Os bancos públicos são os grandes operadores do crédito direcionado, que ganhou grande espaço nos governos petistas. Os ex-presidentes Lula e Dilma Rousseff encarregaram essas instituições de competir com os privados para forçar a redução dos spreads, além promover alguns programas do governo como o Minha Casa Minha Vida e o Programa Nacional de Fortalecimento da Agricultura Familiar (Pronaf). O BNDES ficou com a missão de financiar com juros baixos os eleitos para a política de "campeões nacionais". O resultado não foi o esperado. Os juros continuaram tão elevados como sempre, assim como os spreads. As instituições públicas entraram em áreas onde não tinham tradição, nem sempre com bom resultado nos balanços. Um exemplo foi o empréstimo de R$ 2,6 bilhões que a Caixa fez à J&F para a compra da Alpargatas. Foram concedidos créditos a parceiros no exterior que deram calote.
Esse quadro começou a mudar já na gestão de Michel Temer. Há dois anos, em janeiro de 2017, o crédito direcionado representava exatamente a metade do saldo total de crédito, que era de R$ 3,075 trilhões. A crise fiscal e, principalmente, o encolhimento imposto ao BNDES e também a redução da demanda diante da letargia da economia e das incertezas eleitorais, reduziram essa fatia para 46,4% do saldo total de R$ 3,202 trilhões, registrado em novembro. A criação da Taxa de Longo Prazo (TLP), mais próxima dos patamares de mercado, em substituição à Taxa de Juros de Longo Prazo (TJLP), já foi uma sinalização. A fatia das instituições de controle estatal no estoque de crédito passou de 43,6% para 55,8%, entre 2011 e 2015. Essa participação recuou no governo Temer com uma forte desaceleração do BNDES e mudanças na gestão do Banco do Brasil e da Caixa. No fim de novembro, estava em 51,7%, ainda assim, mais da metade.

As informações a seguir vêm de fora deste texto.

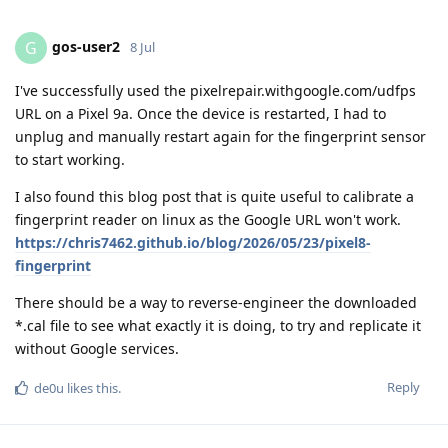
gos-user2
G
8 Jul
I've successfully used the pixelrepair.withgoogle.com/udfps
URL on a Pixel 9a. Once the device is restarted, I had to
unplug and manually restart again for the fingerprint sensor
to start working.
I also found this blog post that is quite useful to calibrate a
fingerprint reader on linux as the Google URL won't work.
https://chris7462.github.io/blog/2026/05/23/pixel8-
fingerprint
There should be a way to reverse-engineer the downloaded
*.cal file to see what exactly it is doing, to try and replicate it
without Google services.
Reply
de0u
likes this
.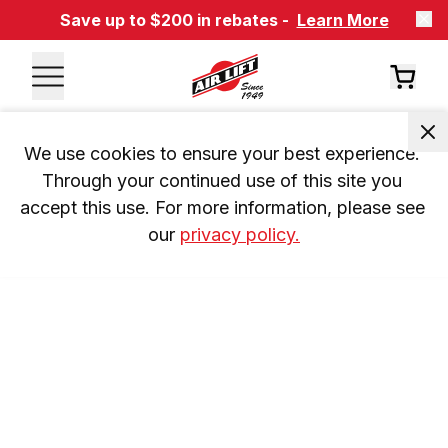
Save up to $200 in rebates -
Learn More
We use cookies to ensure your best experience. 
Through your continued use of this site you 
accept this use. For more information, please see 
our 
privacy policy.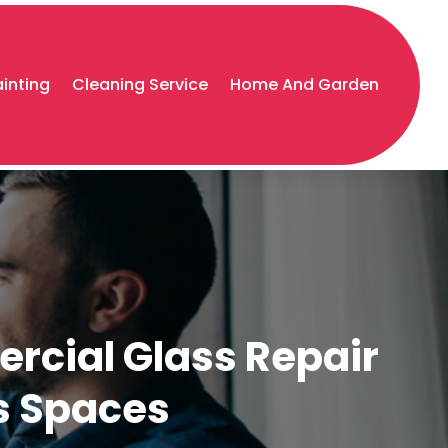
ainting
Cleaning Service
Home And Garden
rcial Glass Repair
ss Spaces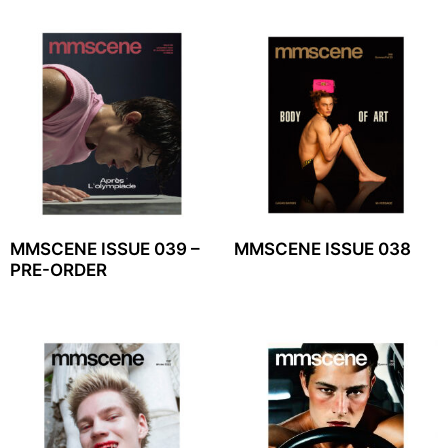
MMSCENE ISSUE 039 –
MMSCENE ISSUE 038
PRE-ORDER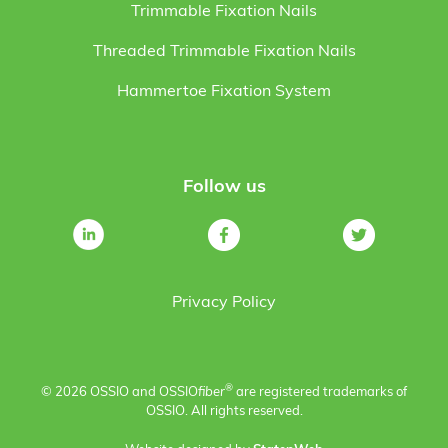
Trimmable Fixation Nails
Threaded Trimmable Fixation Nails
Hammertoe Fixation System
Follow us
Privacy Policy
®
© 2026 OSSIO and OSSIO
fiber
are registered trademarks of
OSSIO. All rights reserved.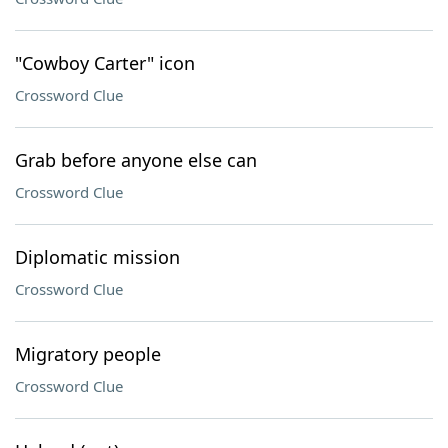
"Cowboy Carter" icon
Crossword Clue
Grab before anyone else can
Crossword Clue
Diplomatic mission
Crossword Clue
Migratory people
Crossword Clue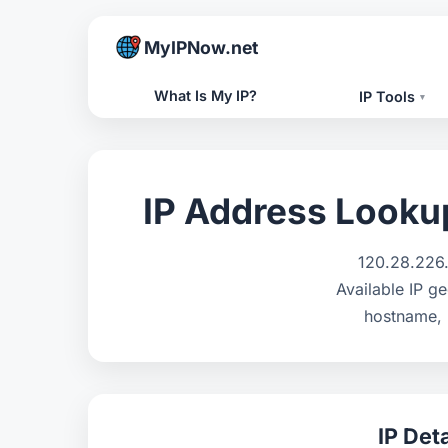
MyIPNow.net
What Is My IP?
IP Tools
▾
IP Address Lookup 
120.28.226.
Available IP ge
hostname, 
IP Deta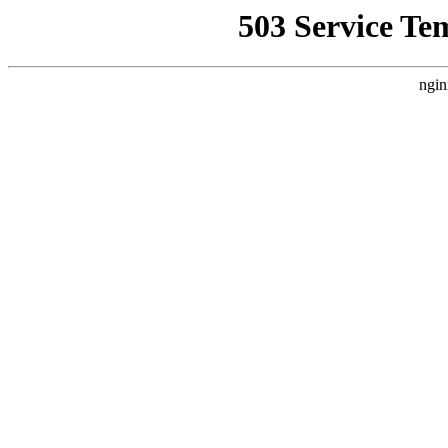
503 Service Te
ngin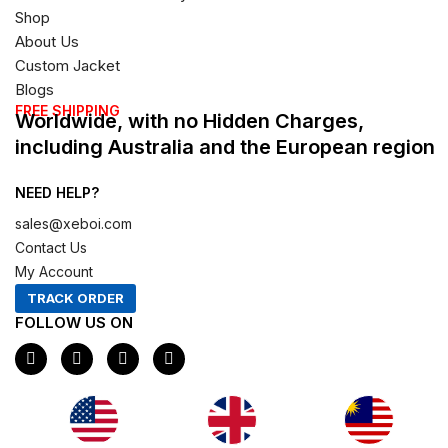
Shop
About Us
Custom Jacket
Blogs
FREE SHIPPING
Worldwide, with no Hidden Charges,
including Australia and the European region
NEED HELP?
sales@xeboi.com
Contact Us
My Account
TRACK ORDER
FOLLOW US ON
F
I
X
P
a
n
-
i
c
s
t
n
e
t
w
t
b
a
i
e
o
g
t
r
Xeboi10%
o
r
t
e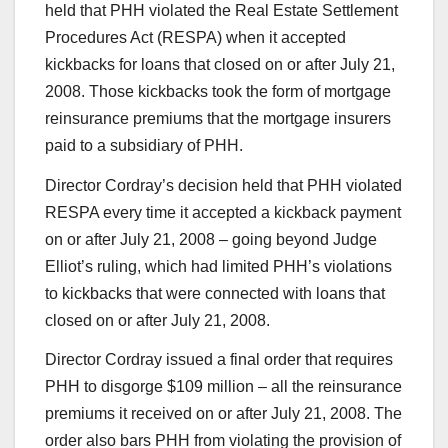
held that PHH violated the Real Estate Settlement
Procedures Act (RESPA) when it accepted
kickbacks for loans that closed on or after July 21,
2008. Those kickbacks took the form of mortgage
reinsurance premiums that the mortgage insurers
paid to a subsidiary of PHH.
Director Cordray’s decision held that PHH violated
RESPA every time it accepted a kickback payment
on or after July 21, 2008 – going beyond Judge
Elliot’s ruling, which had limited PHH’s violations
to kickbacks that were connected with loans that
closed on or after July 21, 2008.
Director Cordray issued a final order that requires
PHH to disgorge $109 million – all the reinsurance
premiums it received on or after July 21, 2008. The
order also bars PHH from violating the provision of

Dados do fechamento de 2018 serão divulgados no fim de janeiro. A previsão é de pequeno crescimento real do saldo de empréstimos. Em 12 meses até novembro, o crescimento era de 4,4%, praticamente empatando com a inflação do período.
Para este ano, o BC informou no Relatório Trimestral de Inflação (RTI), estar projetando aumento de 6%, com crescimento de 10,5% do crédito livre e de 1% do direcionado. Como a inflação está estimada em 4%, haverá crescimento real do saldo de empréstimos se os números se confirmarem. Isso não aconteceu em 2016, quando o crédito diminuiu 3,5%; e em 2017, quando encolheu mais 0,5%. Mas as projeções do BC foram feitas antes do anúncio dessa nova política e ainda embutiam um módico aumento das linhas direcionadas.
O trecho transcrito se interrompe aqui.